• **SUPPLIED MATERIAL**
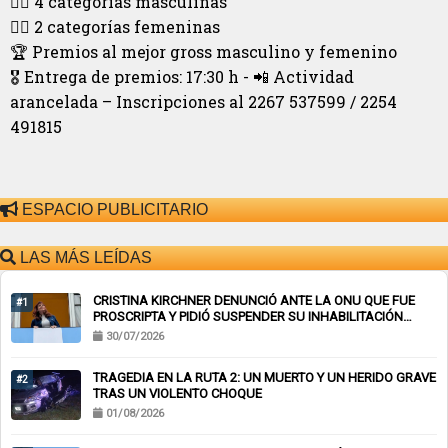
🏌️‍♂️ 4 categorías masculinas
🏌️‍♀️ 2 categorías femeninas
🏆 Premios al mejor gross masculino y femenino
🎖 Entrega de premios: 17:30 h - 📲 Actividad
arancelada – Inscripciones al 2267 537599 / 2254
491815
ESPACIO PUBLICITARIO
LAS MÁS LEÍDAS
CRISTINA KIRCHNER DENUNCIÓ ANTE LA ONU QUE FUE
#1
PROSCRIPTA Y PIDIÓ SUSPENDER SU INHABILITACIÓN
PERPETUA
30/07/2026
TRAGEDIA EN LA RUTA 2: UN MUERTO Y UN HERIDO GRAVE
#2
TRAS UN VIOLENTO CHOQUE
01/08/2026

• **YOUR GOAL**
Begin with the line holding "2 categorías femeninas" and end with the last line of the material. Write out those lines exactly, and only those.

• **ANSWER TO THE PROBLEM**
🏌️‍♀️ 2 categorías femeninas
🏆 Premios al mejor gross masculino y femenino
🎖 Entrega de premios: 17:30 h - 📲 Actividad
arancelada – Inscripciones al 2267 537599 / 2254
491815
ESPACIO PUBLICITARIO
LAS MÁS LEÍDAS
CRISTINA KIRCHNER DENUNCIÓ ANTE LA ONU QUE FUE
#1
PROSCRIPTA Y PIDIÓ SUSPENDER SU INHABILITACIÓN
PERPETUA
30/07/2026
TRAGEDIA EN LA RUTA 2: UN MUERTO Y UN HERIDO GRAVE
#2
TRAS UN VIOLENTO CHOQUE
01/08/2026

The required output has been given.